Police departments have been actively trying to keep up with growing populations for years without an equally growing law enforcement budget. With more people comes more responsibility for police. Precincts are facing a need to augment their presence in the community, but with consistent budget cuts over the years, police departments just aren’t able to increase their department size.
Enter technology’s role in modern-day policing.
In cities with larger police departments, law enforcement officers have been implementing the use of Automatic License Plate Readers (ALPRs).
Mounted on the outside of patrol cars or fixed to utility and traffic poles, ALPRs help police keep an eye on areas they most likely aren’t able to patrol 24/7, instantly analyzing vehicle license plates that pass by the camera’s view.
Police say these readers help save them from manually sorting through and calling in tags to dispatchers.

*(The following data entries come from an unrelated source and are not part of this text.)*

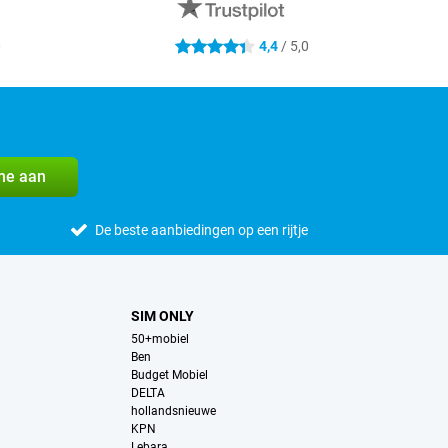
0
4,4
/ 5,0
4.4 sterren
me aan
De beste aanbiedingen op een rijtje
SIM ONLY
50+mobiel
Ben
Budget Mobiel
DELTA
hollandsnieuwe
KPN
Lebara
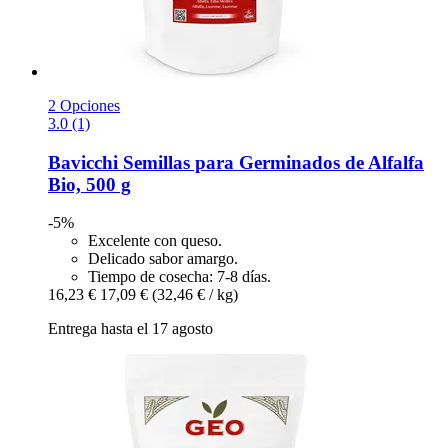
2 Opciones
3.0 (1)
Bavicchi
Semillas para Germinados de Alfalfa
Bio, 500 g
-5%
Excelente con queso.
Delicado sabor amargo.
Tiempo de cosecha: 7-8 días.
16,23 €
17,09 €
(32,46 € / kg)
Entrega hasta el 17 agosto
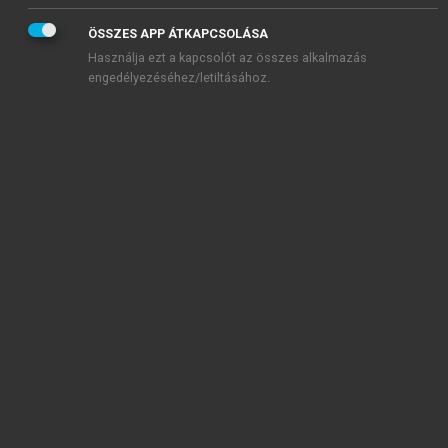
ÖSSZES APP ÁTKAPCSOLÁSA
Használja ezt a kapcsolót az összes alkalmazás
engedélyezéséhez/letiltásához.
TARTALOMJEGYZÉK
KÖZÉP- ÉS KELET-EURÓPA A 21. SZÁZAD
GEOPOLITIKAI/GEOÖKONÓMIAI STRATÉGIÁIBAN
Impresszum
Bevezetés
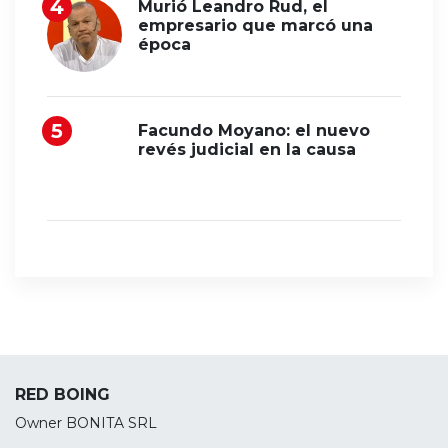
Murió Leandro Rud, el
empresario que marcó una
época
Facundo Moyano: el nuevo
revés judicial en la causa
RED BOING
Owner BONITA SRL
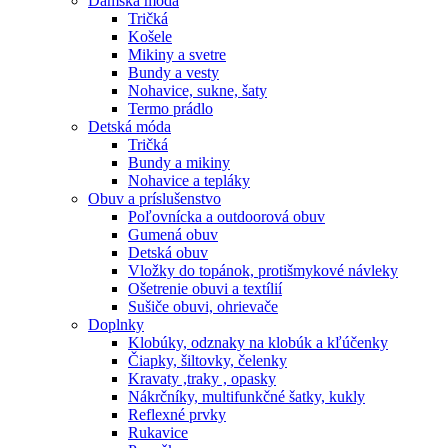
Dámska móda
Tričká
Košele
Mikiny a svetre
Bundy a vesty
Nohavice, sukne, šaty
Termo prádlo
Detská móda
Tričká
Bundy a mikiny
Nohavice a tepláky
Obuv a príslušenstvo
Poľovnícka a outdoorová obuv
Gumená obuv
Detská obuv
Vložky do topánok, protišmykové návleky
Ošetrenie obuvi a textílií
Sušiče obuvi, ohrievače
Doplnky
Klobúky, odznaky na klobúk a kľúčenky
Čiapky, šiltovky, čelenky
Kravaty ,traky , opasky
Nákrčníky, multifunkčné šatky, kukly
Reflexné prvky
Rukavice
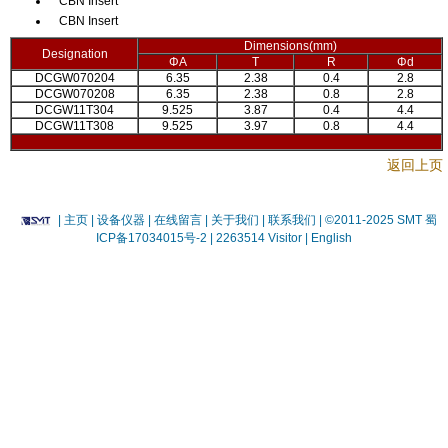
CBN Insert
CBN Insert
Dimensions(mm)
Designation
ΦA
T
R
Φd
DCGW070204
6.35
2.38
0.4
2.8
DCGW070208
6.35
2.38
0.8
2.8
DCGW11T304
9.525
3.87
0.4
4.4
DCGW11T308
9.525
3.97
0.8
4.4
返回上页
|
主页
| 设备仪器
| 在线留言
| 关于我们 |
联系我们 |
©2011-2025 SMT
蜀
ICP备17034015号-2
| 2263514 Visitor |
English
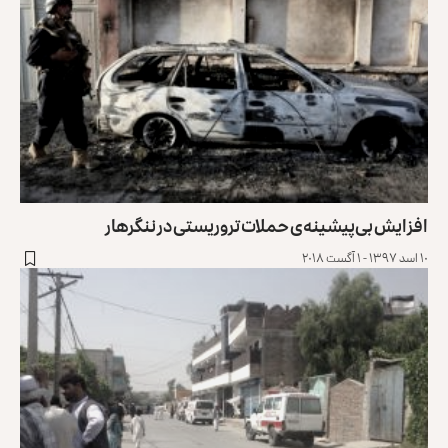
افزایش بی‌پیشینه‌ی حملات تروریستی در ننگرهار
۱۰ اسد ۱۳۹۷ - ۱ آگست ۲۰۱۸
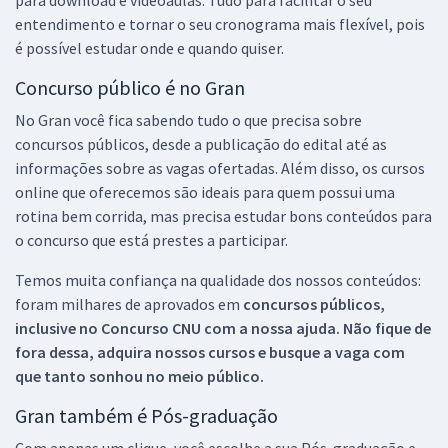
entendimento e tornar o seu cronograma mais flexível, pois
é possível estudar onde e quando quiser.
Concurso público é no Gran
No Gran você fica sabendo tudo o que precisa sobre
concursos públicos, desde a publicação do edital até as
informações sobre as vagas ofertadas. Além disso, os cursos
online que oferecemos são ideais para quem possui uma
rotina bem corrida, mas precisa estudar bons conteúdos para
o concurso que está prestes a participar.
Temos muita confiança na qualidade dos nossos conteúdos:
foram milhares de aprovados em
concursos públicos,
inclusive no
Concurso CNU
com a nossa ajuda. Não fique de
fora dessa, adquira nossos cursos e busque a vaga com
que tanto sonhou no meio público.
Gran também é Pós-graduação
Com apenas um clique, você escolhe a sua Pós-graduação e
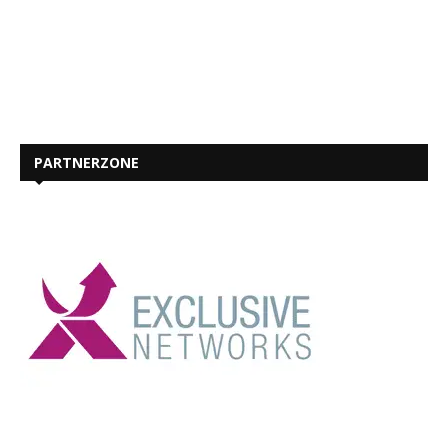
PARTNERZONE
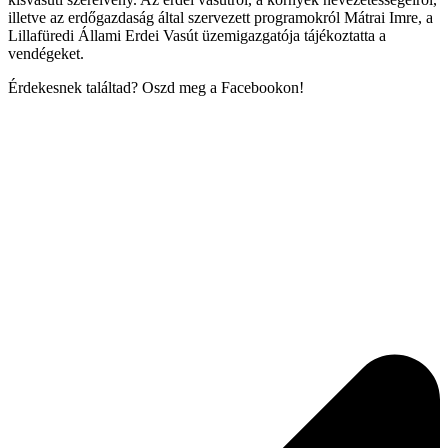
illetve az erdőgazdaság által szervezett programokról Mátrai Imre, a
Lillafüredi Állami Erdei Vasút üzemigazgatója tájékoztatta a
vendégeket.
Érdekesnek találtad? Oszd meg a Facebookon!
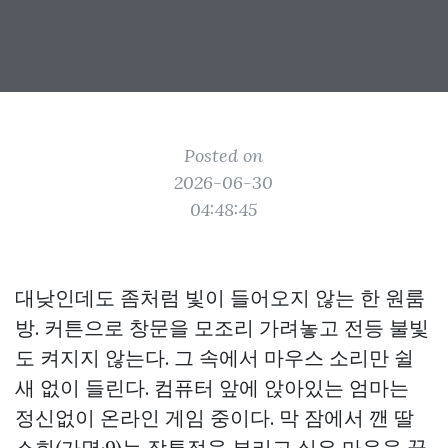
Posted on
2026-06-30
04:48:45
대낮인데도 좀처럼 빛이 들어오지 않는 한 원룸
방. 커튼으로 창문을 모조리 가려놓고 전등 불빛
도 켜지지 않는다. 그 속에서 마우스 소리만 쉴
새 없이 들린다. 컴퓨터 앞에 앉아있는 엄마는
정신없이 온라인 게임 중이다. 막 잠에서 깬 딸
소희(가명·9)는 잠투정을 부리고 싶은 마음을 꾹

Without having to lift a finger, officers can be instantly alerted to hot tags around the city.
Police aren't the only group able to purchase and use ALPRs. Businesses and neighborhoods have caught on to this automatic security solution and have implemented its use in their own private communities.
This bodes well for many departments where budgets won't allow for ALPRs, which can cost anywhere between $10,000 - $30,000, to be placed all over the city. Through partnerships with private, camera-bearing communities, police can reach out to a network of camera owners to ask for help in gathering evidence in the event that a crime occurs close by.
ALPRs help police keep their community safer by allowing them an extra set of eyes in the areas they work so hard to protect, but just aren't able to reach due to a lack of manpower coverage.